As our country continues its push to lower the cost of healthcare, especially among the burgeoning population of seniors with age-related disabilities, transitioning to a value-based insurance design payment model that rewards value, rather than quantity, will become progressively more important. In the realms of musculoskeletal pain and movement dysfunction, this transition must be accompanied with sincere efforts to identify treatments that can effectively manage pain and reduce the total cost of care.
This article was written by Nikesh Patel, PT, DPT, a physical therapist and executive director of Alliance for Physical Therapy Quality and Innovation.
As our country continues its push to lower the cost of healthcare, especially among the burgeoning population of seniors with age-related disabilities, transitioning to a value-based insurance design (VBID) payment model that rewards value, rather than quantity, will become progressively more important. In the realms of musculoskeletal pain and movement dysfunction, this transition must be accompanied with sincere efforts to identify treatments that can effectively manage pain and reduce the total cost of care.
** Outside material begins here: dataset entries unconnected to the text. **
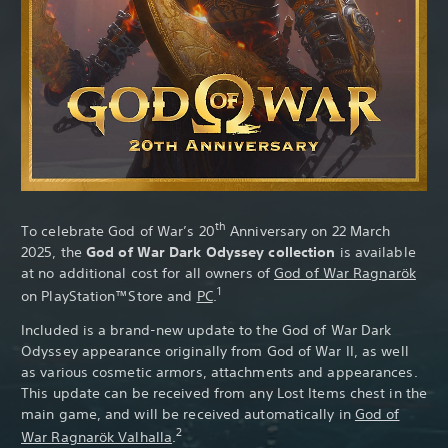
Th
th
To celebrate God of War’s 20
Anniversary on 22 March
2025, the
God of War Dark Odyssey collection
is available
at no additional cost for all owners of
God of War Ragnarök
1
on PlayStation™Store and
PC
.
Included is a brand-new update to the God of War Dark
Odyssey appearance originally from God of War II, as well
as various cosmetic armors, attachments and appearances.
This update can be received from any Lost Items chest in the
main game, and will be received automatically in
God of
2
War Ragnarök Valhalla
.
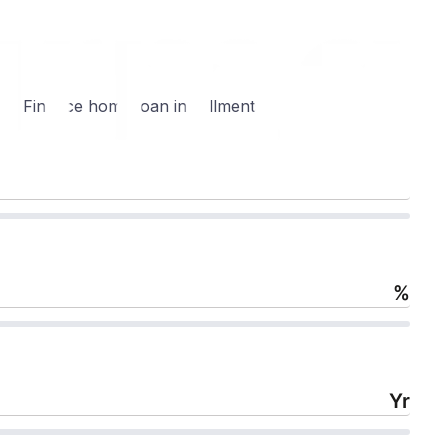
g Finance home loan installments:
%
Yr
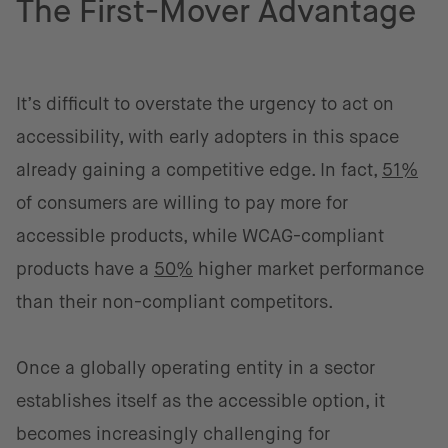
The First-Mover Advantage
It’s difficult to overstate the urgency to act on
accessibility, with early adopters in this space
already gaining a competitive edge. In fact,
51%
of consumers are willing to pay more for
accessible products, while WCAG-compliant
products have a
50%
higher market performance
than their non-compliant competitors.
Once a globally operating entity in a sector
establishes itself as the accessible option, it
becomes increasingly challenging for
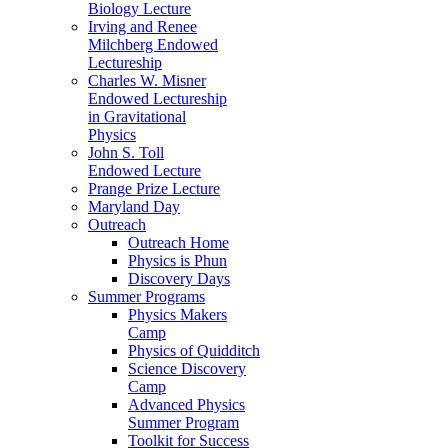
Biology Lecture
Irving and Renee
Milchberg Endowed
Lectureship
Charles W. Misner
Endowed Lectureship
in Gravitational
Physics
John S. Toll
Endowed Lecture
Prange Prize Lecture
Maryland Day
Outreach
Outreach Home
Physics is Phun
Discovery Days
Summer Programs
Physics Makers
Camp
Physics of Quidditch
Science Discovery
Camp
Advanced Physics
Summer Program
Toolkit for Success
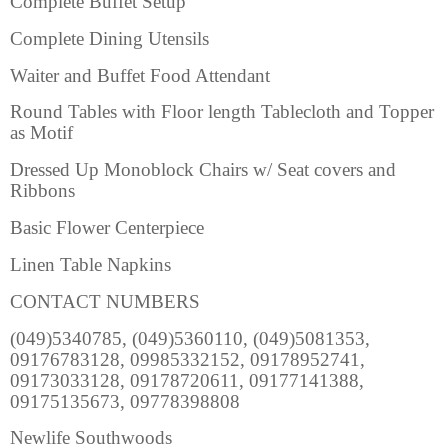
Complete Buffet Setup
Complete Dining Utensils
Waiter and Buffet Food Attendant
Round Tables with Floor length Tablecloth and Topper
as Motif
Dressed Up Monoblock Chairs w/ Seat covers and
Ribbons
Basic Flower Centerpiece
Linen Table Napkins
CONTACT NUMBERS
(049)5340785, (049)5360110, (049)5081353,
09176783128, 09985332152, 09178952741,
09173033128, 09178720611, 09177141388,
09175135673, 09778398808
Newlife Southwoods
Within this context, there is a growing recognition that a treatment approach beginning with early physical therapy (PT) not only reduces short- and longer term healthcare costs, but often decreases pain, improves function, and helps patients return to work.1 Further, a new report establishing benchmarks of quality care in the field of physical therapy found clinically important improvements in patient-reported outcomes were observed across body regions over 12-14 PT visits.2
It’s an approach that has proven valuable to countless patients and stands to benefit both public and private payers.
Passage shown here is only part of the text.